Interesting article that really gets into the gritty nitty of password security:

The ancient art of password cracking has advanced further in the past five years than it did in the previous several decades combined. At the same time, the dangerous practice of password reuse has surged. The result: security provided by the average password in 2012 has never been weaker.
 
I am always obliged to point out that in many cases cracking your password isn't even necessary. The beauty of hash collisions is I only need something that generates the same hash as your password. Increases the chances or decreases the time needed to gain access.

Then there is some of those lovely flaws out there. Amazon had a nice one.
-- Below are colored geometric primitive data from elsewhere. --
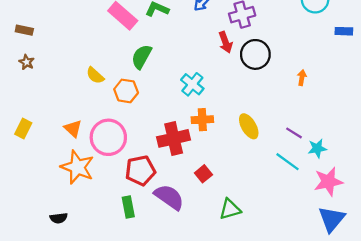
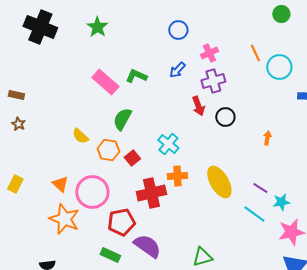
black circle: (255, 54) -> (225, 117), size x0.7
yellow ellipse: (249, 126) -> (219, 182), size x1.4
red square: (203, 174) -> (132, 158), moved
green rectangle: (128, 207) -> (110, 255), turned -54

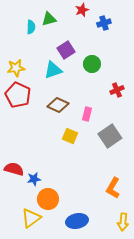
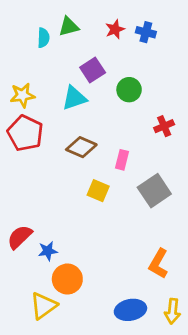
red star: (82, 10) -> (115, 29), moved
blue cross: (104, 23) -> (146, 32), turned 32
red semicircle: (14, 169) -> (20, 237), turned -60
blue ellipse: (77, 221) -> (130, 310), moved

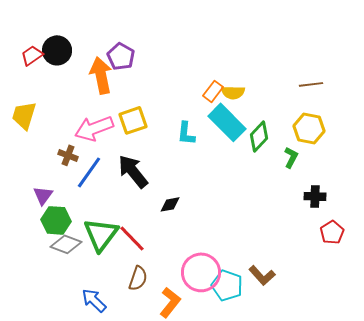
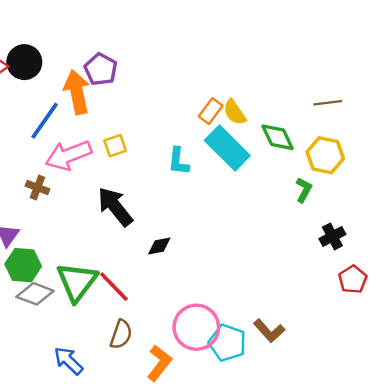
yellow semicircle: (233, 92) -> (235, 112), turned 55
yellow square: (133, 120) -> (115, 146), size x0.7
green diamond: (259, 136) -> (278, 137), moved, turned -68
blue line: (89, 172) -> (45, 121), moved
black cross: (315, 196) -> (332, 236), turned -30

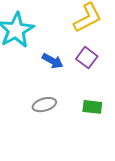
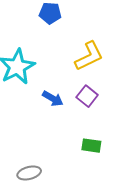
gray ellipse: (44, 105) -> (29, 173), moved

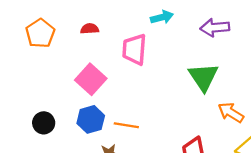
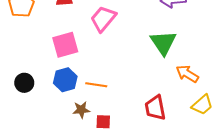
pink trapezoid: (134, 49) -> (103, 19), turned 36
pink square: (91, 79) -> (65, 45), turned 32

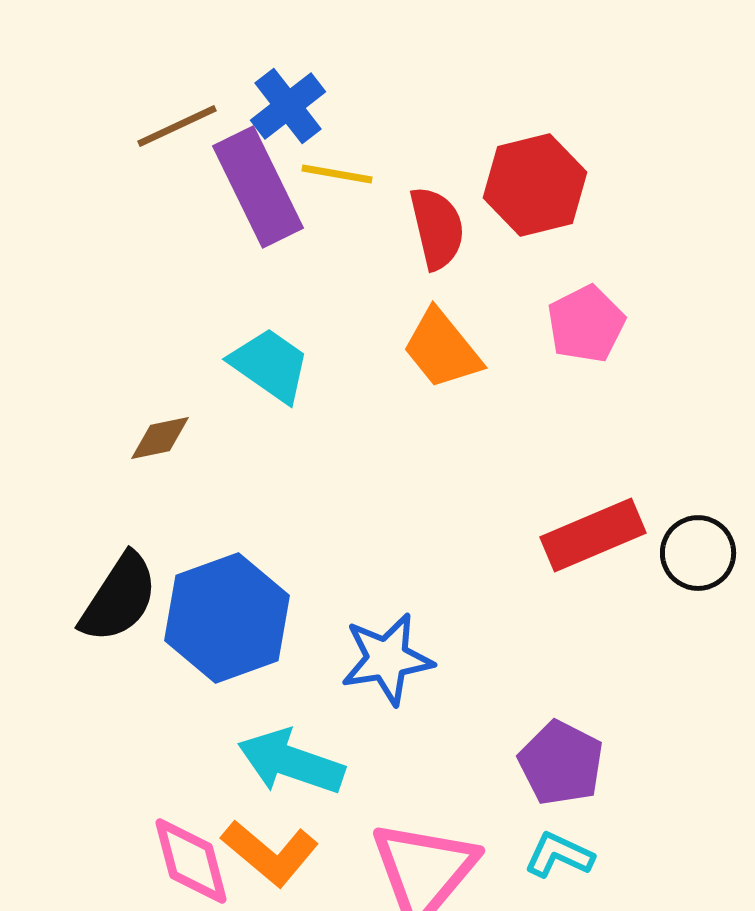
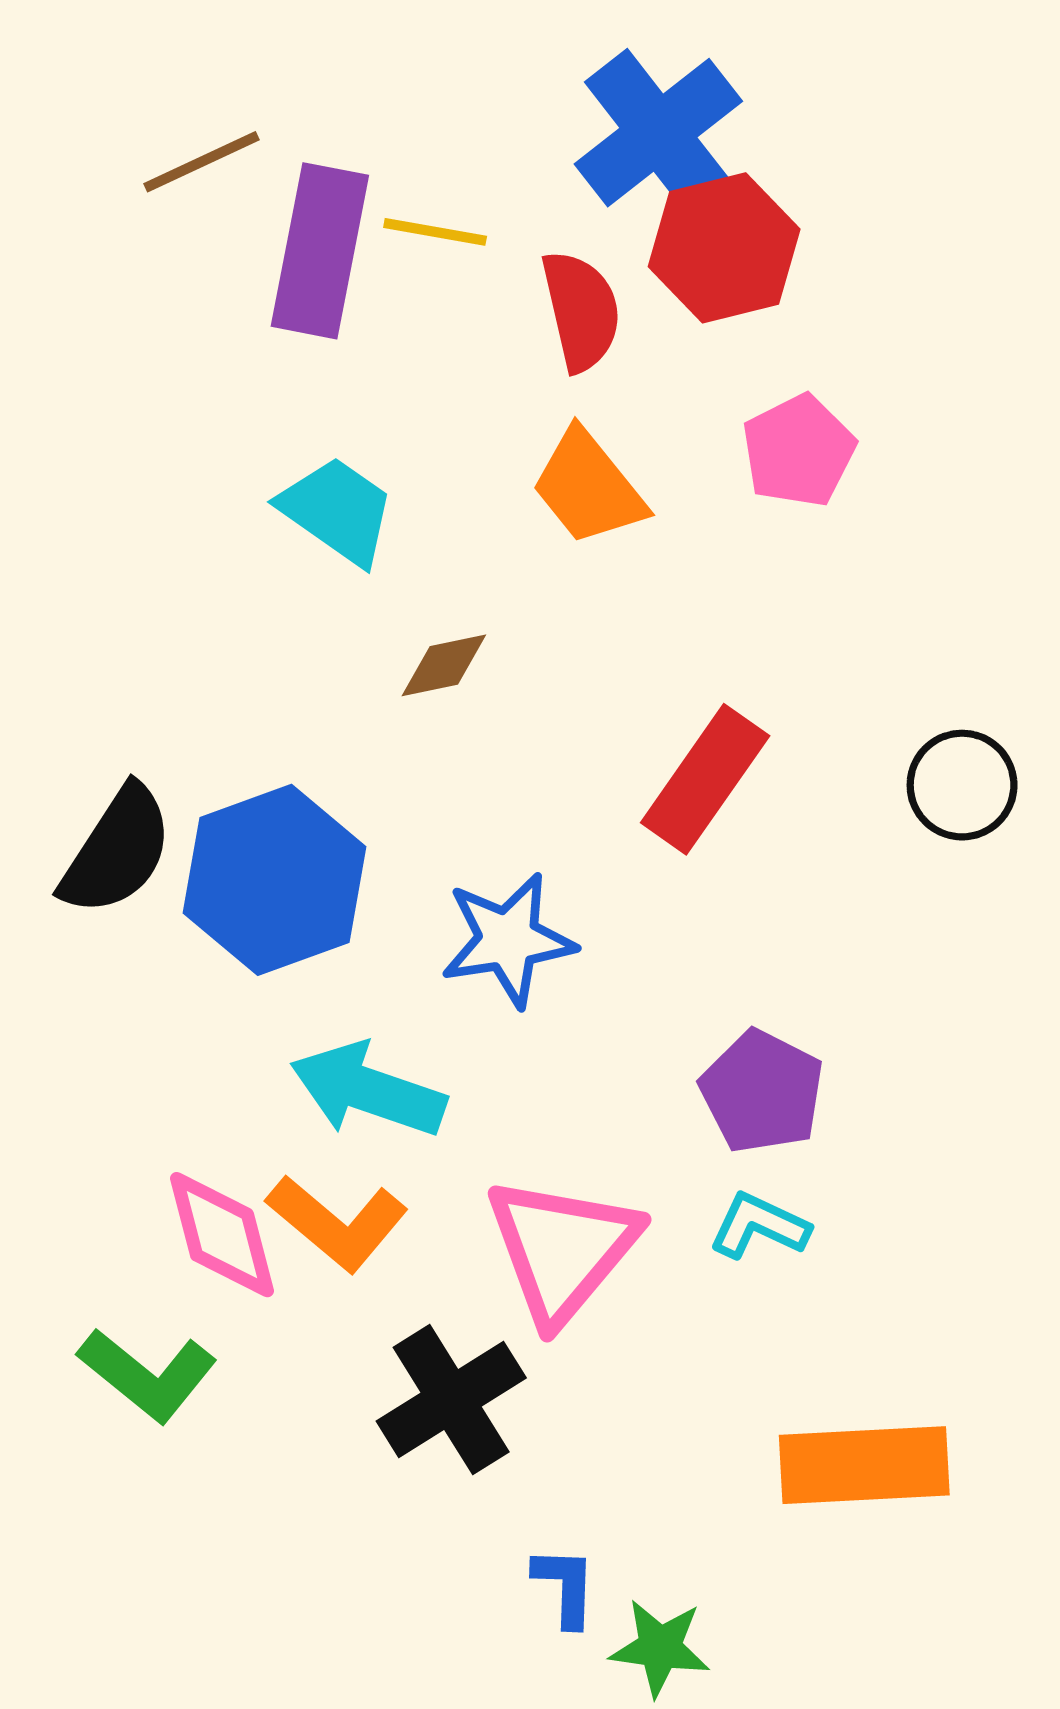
blue cross: (288, 106) -> (658, 133), moved, size x1.5
purple rectangle: (258, 187) -> (320, 251), turned 37
brown diamond: (160, 438) -> (444, 665), moved
red rectangle: (593, 535) -> (705, 779), moved, turned -32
If you had the password + more stuff would still let you in. So lets say the users password was Ameliorate and my program tried AmeliorateNow, Amazon would accept it. Bug has been patched since but your password is only as secure as the system authenticating it.
 
The beauty of hash collisions is I only need something that generates the same hash as your password.

This would be pretty hard if you have a pass phrase...or a key that's worth its while in length, and an algorithm newer then say...2000.

We have seen it work, but its pretty darn hard.
 
This would be pretty hard if you have a pass phrase...or a key that's worth its while in length, and an algorithm newer then say...2000.

We have seen it work, but its pretty darn hard.

Salting works wonders as well. But seen quite a few things storing just an md5 hash to check the password against. Facing a GPU compute rig these days time tables are a little different now. I still get a kick out of the old quote on GSM security now we have machines that can fit in a car to drive around and decrypt calls (Dunno what the time table is now used to be 30 minutes after intercept). Not much falls to brute force attacks so those figures are always inaccurate. Efficiency is usually in the flaws.

But Tom I know you have a lot more experience in the area. Security was never my thing. My brain just doesn't work right, especially in the area of reverse engineering. Funny I thought autistic spectrum people were good at it :p but as Soulzz can tell you Aspergers people are easy to trip up. A long equation is all it takes to blank our minds.